Le pain est l’un des produits alimentaires les plus gaspillés. Au Royaume-Uni, par exemple, 44 % de la production finit à la poubelle, ce qui représente près de 900 000 tonnes de pain chaque année et environ 24 millions de tranches par jour. Beaucoup trop pour Tristram Stuart, militant antigaspi initiateur du Banquet des 5 000, et fondateur de la start-up Toast Ale. Le Britannique a trouvé une façon originale de lutter contre ce gaspillage : fabriquer de la bière avec les invendus des boulangeries et les croûtes de pain laissées de côté par les fabricants de sandwichs.
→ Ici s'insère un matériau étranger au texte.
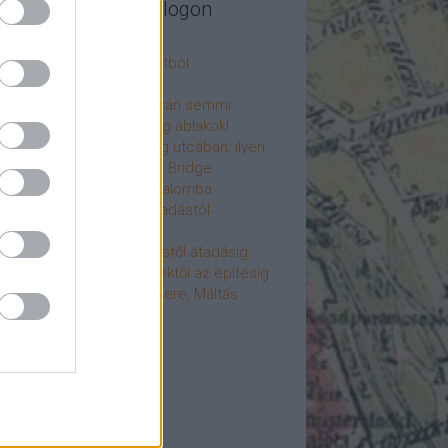
legújabb cikkek a blogon
csú
 fogorvosi rendelő a múltból
h a 4-es metrón
: tervezik, megígérik, aztán semmi
újjászülettek az ólomüveg ablakok!
hökkentő terek a Mérleg utcában: ilyen
t a Mamaison Hotel Chain Bridge
élet költözött a Hengermalomba
áralagút története: az átadástól
jainkig
áralagút története: építéstől átadásig
áralagút története: ötletektől az építésig
omantika elfeledett mestere, Máltás
gó
éve hunyt el Dúl Dezső
vább
...
cebook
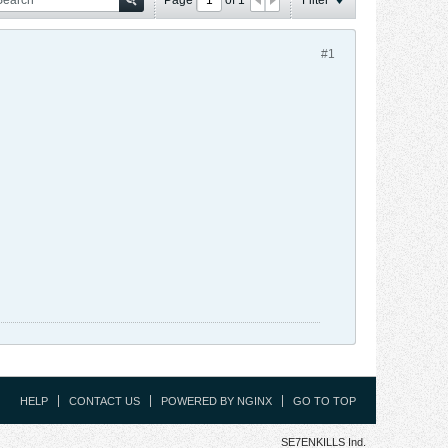
#1
HELP
CONTACT US
POWERED BY NGINX
GO TO TOP
SE7ENKILLS Ind.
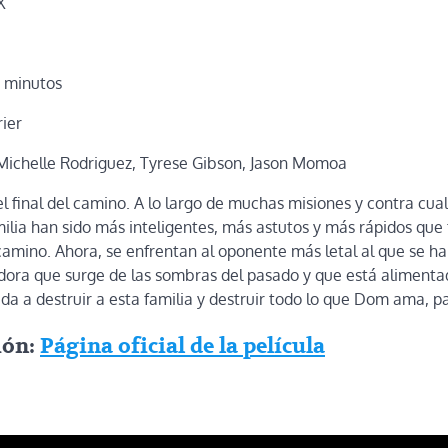
X
1 minutos
rier
 Michelle Rodriguez, Tyrese Gibson, Jason Momoa
 final del camino. A lo largo de muchas misiones y contra cua
ilia han sido más inteligentes, más astutos y más rápidos que
camino. Ahora, se enfrentan al oponente más letal al que se h
ora que surge de las sombras del pasado y que está alimenta
a a destruir a esta familia y destruir todo lo que Dom ama, p
ión:
Página oficial de la película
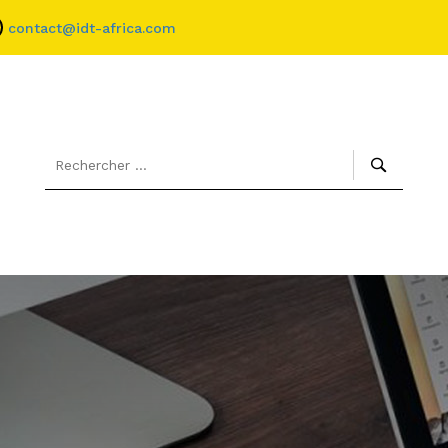
contact@idt-africa.com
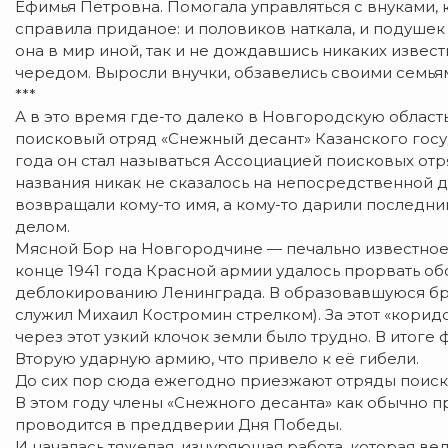
Ефимья Петровна. Помогала управляться с внуками, 
справила приданое: и половиков наткала, и подушек 
она в мир иной, так и не дождавшись никаких извес
чередом. Выросли внучки, обзавелись своими семья
***
А в это время где-то далеко в Новгородскую область
поисковый отряд «Снежный десант» Казанского госу
года он стал называться Ассоциацией поисковых отр
названия никак не сказалось на непосредственной д
возвращали кому-то имя, а кому-то дарили последни
делом.
Мясной Бор на Новгородчине — печально известное м
конце 1941 года Красной армии удалось прорвать о
деблокированию Ленинграда. В образовавшуюся бре
служил Михаил Костромин стрелком). За этот «кори
через этот узкий клочок земли было трудно. В итоге
Вторую ударную армию, что привело к её гибели.
До сих пор сюда ежегодно приезжают отряды поиск
В этом году члены «Снежного десанта» как обычно п
проводится в преддверии Дня Победы.
И началась тяжелая, изнуряющая работа, которая ве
Brasser de la bière à partir des restes de pain… C’est l’étonnante (et sympathique) rev-ALE-ution initiée par Tristram Stuart.

Surplus et invendus

44 % du pain produit au Royaume-Uni finit à la poubelle. Près de la moitié de ces 44 % n’arrive même pas sur les tables des foyers et des restaurants. Parce que les clients préfèrent manger leur casse-croûte sans croûte, les usines de sandwichs et les traiteurs retirent les croûtons et les premières tranches des miches et des baguettes de pain, soit 17 % de la quantité totale de pain produite selon Toast Ale. Et parce que nous sommes habitués à un approvisionnement en pain frais quotidien, les boulangeries et les supermarchés se débarrassent des invendus de la journée.
Une partie de ces surplus de pain frais est collectée par des associations qui les redistribuent aux personnes défavorisées. Toast Ale récupère le reste auprès des usines et des artisans.

Du pain et moins de malt

Quant au processus de brassage de la bière avec du pain, il n’est pas tellement différent de celui de la bière traditionnelle. Du malt, du houblon, de la levure et de l’eau… On retrouve les mêmes ingrédients. En y incorporant du pain, on peut remplacer environ un tiers de la quantité de malt habituellement utilisée. Cela permet de valoriser une ressource qui aurait autrement été gaspillée, tout en évitant d’en mobiliser une autre.
Toast Ale ambitionne de déployer cette pratique un peu partout dans le monde, en partageant la recette de sa bière et en collaborant avec d’autres brasseries (au Royaume-Uni, mais aussi aux États-Unis ou en Afrique du Sud) pour l’adapter aux conditions et traditions locales.
C’est une véritable « rev-ALE-ution » (le terme « ale » désigne les bières de fermentation haute) que Tristram Stuart veut impulser auprès des brasseurs ! Une révolution qui s’inscrit dans un mouvement global de lutte contre le gaspillage alimentaire et qui montre, comme Le Banquet des 5 000 ou d’autres initiatives telles que Disco Soup, à quel point les réponses apportées à ce problème peuvent être créatives, ingénieuses et festives.